Elira
The mark on her wrist burned like moonfire.
Not pain—something worse. Recognition.
Elira had never felt magic before. Not truly. The temples in Lysaria taught her to pray to a goddess who never listened, to trace rituals with no spark. She had been told again and again that she was moonless—a broken thing in a lineage of light.
But now, as Kaelen gripped her wrist and the mark pulsed brighter between them, that lie collapsed like ash.
She felt the magic waking.
It threaded through her veins like wildfire, ancient and silver-laced, alive with a voice she couldn't understand but knew she was born to answer.
Kaelen stared at the mark like it had betrayed him.
"This shouldn't be happening," he said under his breath.
"I could say the same to you," Elira snapped, yanking her hand back. "You told me I was powerless."
"I said what I believed. You weren't marked when you arrived."
"Then maybe your precious moon changed her mind."
Kaelen's jaw clenched, and for a moment she swore his eyes flickered—not just with emotion, but something inhuman.
"Elira," he said quietly, "you need to listen to me.
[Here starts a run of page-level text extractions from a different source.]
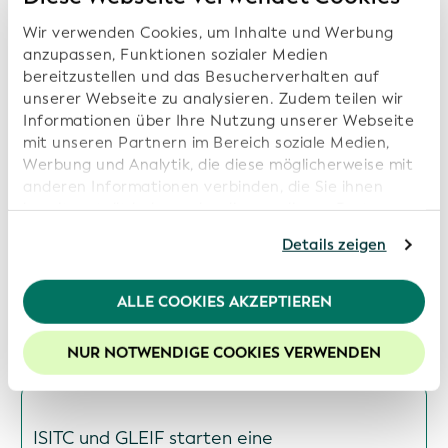
Nächste Seite
Wir verwenden Cookies, um Inhalte und Werbung
anzupassen, Funktionen sozialer Medien
bereitzustellen und das Besucherverhalten auf
unserer Webseite zu analysieren. Zudem teilen wir
Informationen über Ihre Nutzung unserer Webseite
Frühere Pressemitteilungen:
mit unseren Partnern im Bereich soziale Medien,
Werbung und Analytik, die diese möglicherweise mit
anderen Informationen verbinden, die Sie ihnen
Open Supply Hub, Wikimedia Deutschland
bereitgestellt haben oder die von diesen Partner
und Wikirate International treten dem
anhand Ihrer Nutzung von deren Webseiten erhoben
Global Open Data Integration Network
Details zeigen
wurden. Sollten Sie mit der Nutzung unserer
(GODIN) der GLEIF bei, um interoperable
Webseite fortfahren, stimmen Sie den von uns
Daten für Transparenz, Nachhaltigkeit und
verwendeten Cookies zu. Weitere Informationen
digitales Vertrauen voranzutreiben
ALLE COOKIES AKZEPTIEREN
finden Sie in unserer
Datenschutzerklärung
.
Datum: 2026-07-16
Um die Funktionalitäten unserer Website optimal
NUR NOTWENDIGE COOKIES VERWENDEN
nutzen zu können, empfehlen wir Ihnen der Nutzung
von Cookies zuzustimmen.
ISITC und GLEIF starten eine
That mark isn't a gift. It's a key."
"To what?" she demanded.
His gaze dropped to the stone floor. "To whatever the Hollow King sealed away."
A chill slid down her spine.
The Hollow King. The name had echoed in old stories like a curse. A creature who once wore a human face but carved kingdoms out of bone and void. A godless ruler who bound the night to his will—and who vanished when the world bled light.
And now he was stirring.
Because of her.
She turned away, suddenly unable to stand still. The fire inside her, this thing beneath her skin, was spreading. Every step sparked on the stone. Every breath felt like it came from a different, older version of herself.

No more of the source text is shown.